Algorithms for Hermitian eigenproblems and their complexity

Aleksandros Sobczyk

Abstract

Hermitian eigenproblems, and, more broadly, Hermitian-definite pencils, arise naturally in many real world applications in Machine Learning, Scientific Computing, and Engineering. Given a Hermitian matrix \(\matA \) and a Hermitian positive-definite matrix \(\matB \), the goal is to compute (a subset of) the eigenvalues \(\lambda \) and/or the eigenvectors \(\vecv \), which satisfy

\begin{align*} \matA \vecv = \lambda \matB \vecv . \end{align*} In data science and machine learning, for example, they arise in Spectral Clustering [31, 39], Language Models [22], Image Processing [36, 1], Principal Components Analysis [11, 24, 37], and many others [12, 29, 14, 9, 28, 2]. A ubiquitous application in Scientific Computing is the computation of the density matrices and the electron densities in Density Functional Theory (DFT) [27].

Algorithms for eigenproblems have been studied since at least the nineteenth century, some early references being attributed to Jacobi [23, 16]. In this work we revisit algorithms from the computational complexity point of view, targeting \((i)\) eigenvalue problems, which involve the approximation of eigenvalues, singular values, spectral gaps, and condition numbers, \((ii)\) eigenspace problems,such as the approximation of eigenvectors, spectral projectors, and invariant subspaces, and \((iii)\) diagonalization problems, which refer to the computation of all the eigenvalues and eigenvectors of a matrix, for example, a full spectral factorization, or the SVD.

This work is a summary of the results in [41, 40] for some variants of the aforementioned problems, which were part of the corresponding authors’ doctoral dissertation.

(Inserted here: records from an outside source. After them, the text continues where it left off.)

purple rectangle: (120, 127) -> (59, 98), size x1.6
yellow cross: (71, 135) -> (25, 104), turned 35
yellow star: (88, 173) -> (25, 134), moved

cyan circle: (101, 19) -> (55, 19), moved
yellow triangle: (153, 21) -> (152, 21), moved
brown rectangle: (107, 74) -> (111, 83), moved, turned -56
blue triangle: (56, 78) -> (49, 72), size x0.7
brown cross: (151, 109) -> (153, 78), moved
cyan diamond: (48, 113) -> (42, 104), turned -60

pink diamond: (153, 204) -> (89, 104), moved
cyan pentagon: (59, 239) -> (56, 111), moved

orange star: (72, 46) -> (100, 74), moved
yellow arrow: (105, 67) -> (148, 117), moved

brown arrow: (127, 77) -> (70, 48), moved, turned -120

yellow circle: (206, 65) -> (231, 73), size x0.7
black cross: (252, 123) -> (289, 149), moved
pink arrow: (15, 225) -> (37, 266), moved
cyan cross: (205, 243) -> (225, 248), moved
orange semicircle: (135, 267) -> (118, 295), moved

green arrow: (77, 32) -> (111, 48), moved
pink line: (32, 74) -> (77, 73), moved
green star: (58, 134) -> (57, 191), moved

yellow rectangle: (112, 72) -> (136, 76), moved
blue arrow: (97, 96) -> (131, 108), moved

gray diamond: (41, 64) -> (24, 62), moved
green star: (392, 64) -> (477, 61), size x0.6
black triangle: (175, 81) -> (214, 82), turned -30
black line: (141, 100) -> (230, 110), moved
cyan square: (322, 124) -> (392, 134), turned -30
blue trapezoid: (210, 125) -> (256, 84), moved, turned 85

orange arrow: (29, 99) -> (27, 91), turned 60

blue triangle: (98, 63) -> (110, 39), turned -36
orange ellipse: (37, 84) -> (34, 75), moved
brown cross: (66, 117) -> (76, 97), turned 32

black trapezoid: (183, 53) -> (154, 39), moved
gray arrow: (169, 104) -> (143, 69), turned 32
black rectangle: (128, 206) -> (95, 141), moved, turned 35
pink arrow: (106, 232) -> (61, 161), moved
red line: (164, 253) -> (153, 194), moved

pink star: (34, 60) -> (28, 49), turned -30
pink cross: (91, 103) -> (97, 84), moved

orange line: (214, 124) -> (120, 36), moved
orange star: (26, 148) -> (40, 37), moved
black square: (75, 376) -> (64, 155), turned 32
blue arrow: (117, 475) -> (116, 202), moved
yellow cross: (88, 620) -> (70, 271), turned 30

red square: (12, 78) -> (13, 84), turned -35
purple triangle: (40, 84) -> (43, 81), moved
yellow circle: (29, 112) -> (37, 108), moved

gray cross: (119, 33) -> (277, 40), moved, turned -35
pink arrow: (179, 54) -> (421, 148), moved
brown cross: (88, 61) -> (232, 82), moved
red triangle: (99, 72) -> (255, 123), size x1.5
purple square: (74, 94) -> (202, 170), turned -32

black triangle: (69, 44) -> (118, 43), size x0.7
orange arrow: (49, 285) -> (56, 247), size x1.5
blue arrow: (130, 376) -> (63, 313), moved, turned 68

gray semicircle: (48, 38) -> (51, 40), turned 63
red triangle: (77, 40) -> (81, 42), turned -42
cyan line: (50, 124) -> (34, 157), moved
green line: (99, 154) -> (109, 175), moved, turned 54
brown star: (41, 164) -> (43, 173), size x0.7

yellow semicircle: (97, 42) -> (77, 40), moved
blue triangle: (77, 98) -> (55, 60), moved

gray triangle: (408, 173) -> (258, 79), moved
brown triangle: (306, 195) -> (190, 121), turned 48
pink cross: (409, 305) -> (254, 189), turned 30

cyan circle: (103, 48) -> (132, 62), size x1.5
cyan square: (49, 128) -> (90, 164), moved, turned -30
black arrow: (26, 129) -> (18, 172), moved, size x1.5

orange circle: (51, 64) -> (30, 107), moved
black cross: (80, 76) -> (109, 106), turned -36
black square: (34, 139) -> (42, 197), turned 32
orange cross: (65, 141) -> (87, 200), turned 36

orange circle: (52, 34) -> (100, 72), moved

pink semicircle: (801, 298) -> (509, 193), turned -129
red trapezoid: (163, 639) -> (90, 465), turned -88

All of the algorithms and complexity bounds are in the following three models of computation:

Exact real arithmetic (Real RAM),: where a processor can execute the following operations: \(\{+,-,\times ,/,\sqrt \cdot ,>\},\) on real numbers, in constant time, without any rounding errors;
Rational arithmetic,: where numbers are represented as rationals consisting of an integral numerator and denominator of finite (but variable bit length, and each arithmetic operation does not introduce errors but takes time proportional to the number of bits;
Floating point,: where any real number \(\alpha \in \mathbb {R}\) is rounded to a floating point number \(\fl (\alpha ) = s\times 2^{e-t} \times m,\) and each arithmetic operation \(\odot \in \{+,-,\times ,/,\sqrt {\cdot }\}\) introduces also some errors that satisfy \(\fl (\alpha \odot \beta ) = (1+\theta )(\alpha \odot \beta ), \qquad \fl (\sqrt {a})=(1+\theta )\sqrt {a},\) where \(|\theta |\leq \umach \). Assuming a total of \(b\) bits for each number, every floating point operation costs \(\flopcost (b)\) bit operations, where typically it is assumed that \(\flopcost (b)\in \widetilde O(b)\) [19].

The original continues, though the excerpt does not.